Dividing the Rope into Sections

Imagine a ball hanging from the ceiling by a rope.

Instead of thinking of the rope as a single unit, we can divide it into smaller sections, as shown in the graph below.

A taut rope exerts the same force (tension) between each of these sections!

For instance, if the tension in the rope is $T\ [\mathrm N]$ , the purple section in the diagram exerts a downward force of $T$ on the red section and an upward force of $T$ on the light blue section.

This is the precise understanding of tension. However, when we consider the rope as a whole, most of the tension cancels out. Try turning off the Cancel Forces switch below the graph.

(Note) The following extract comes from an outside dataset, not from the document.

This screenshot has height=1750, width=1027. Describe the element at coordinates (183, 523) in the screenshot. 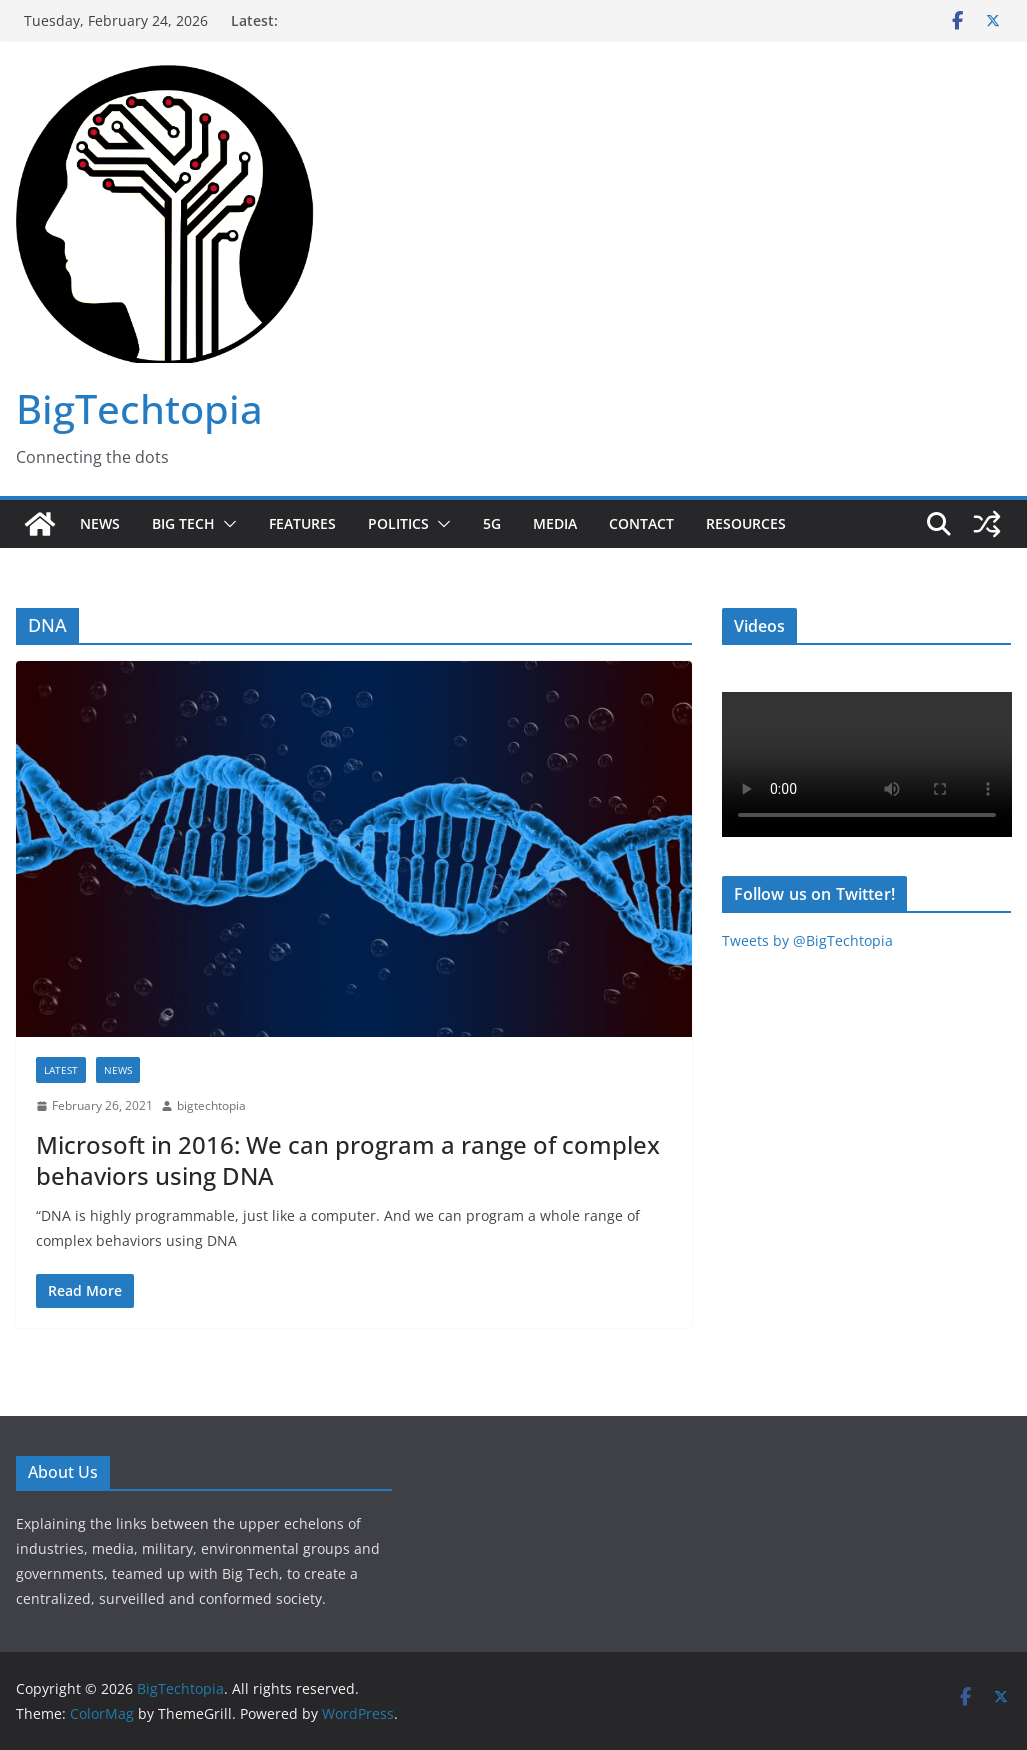 I see `Big Tech` at that location.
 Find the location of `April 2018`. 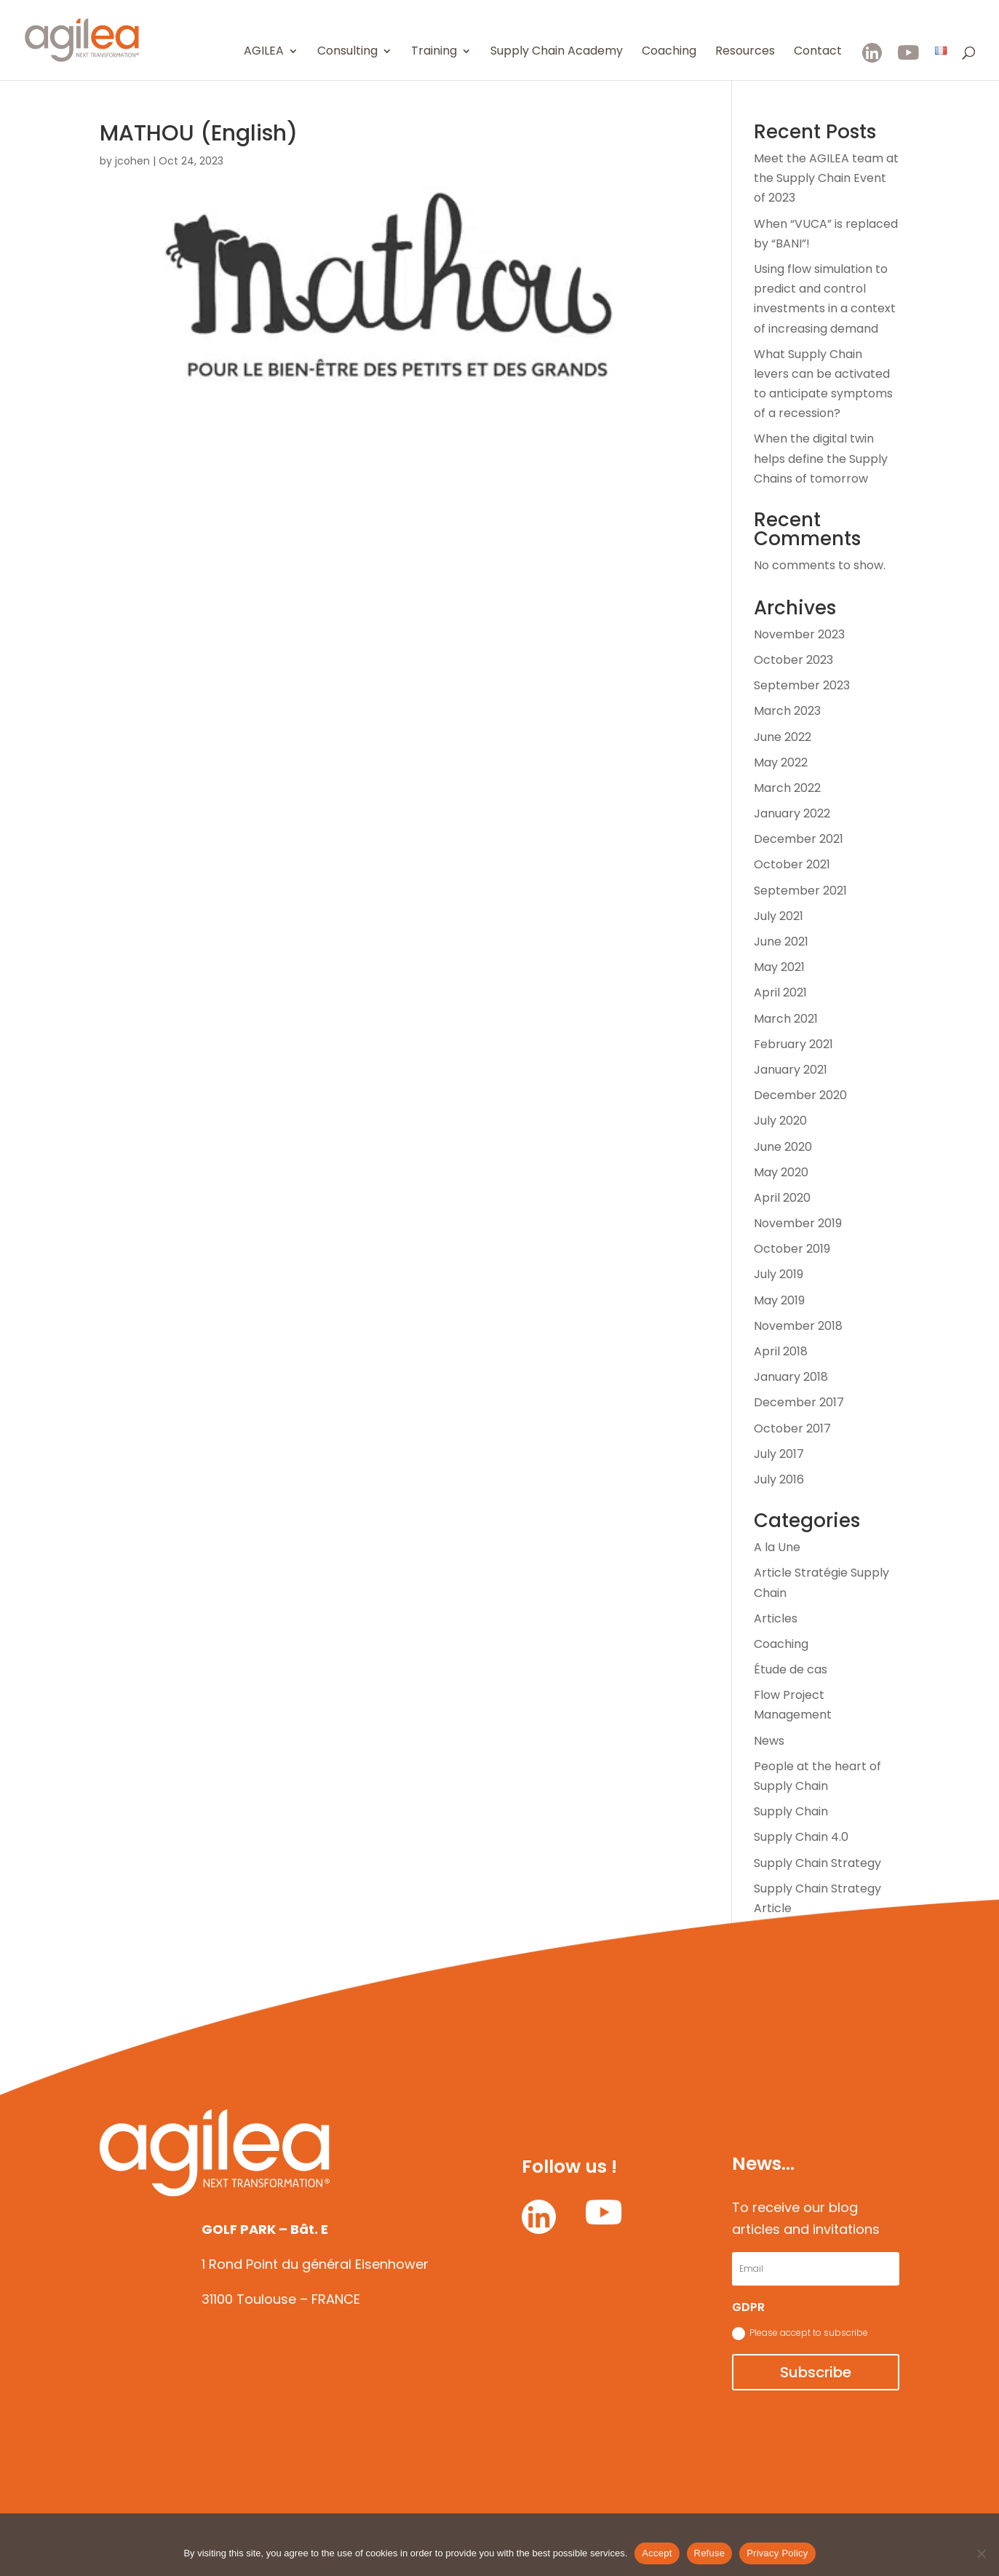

As you can see, when the canceling forces are removed, only the forces at the ends remain. These two forces act on objects other than the rope, so they don't cancel out. The red force at the top pulls on the ceiling, while the green force at the bottom pulls on the ball.

In summary, when analyzing tension, you only need to focus on the two forces exerted at the ends! Of course, these two forces are equal in magnitude.

Special attention is needed when pulleys are involved. Let's explore this next.

Tension on a Pulley

Now, let's consider the force exerted by a rope on a pulley. As shown in the graph below, a rope with balls hanging at both ends is wrapped around a pulley. The rope is divided into sections, just like before.

Again, try removing the canceling forces. Move the Force Display Mode slider to the middle position.

Here's where things get interesting. At the pulley, the rope curves, so the forces don't cancel out! Forces directed toward the pulley remain.

Ultimately, the rope exerts upward forces on the balls at both ends and downward forces on the pulley where it curves.

If the tension in the rope is $T$ , it's easy to see that the force on the balls is $T$ , but the force on the pulley is less obvious (it requires integration to calculate...). So, think of the rope in contact with the pulley as part of the pulley! Move the graph's slider all the way to the left.

As shown in the diagram above, you can think of the pulley as having two ropes hanging from it!

In this case, the tension acting on the pulley is downward with a magnitude of $2T$ .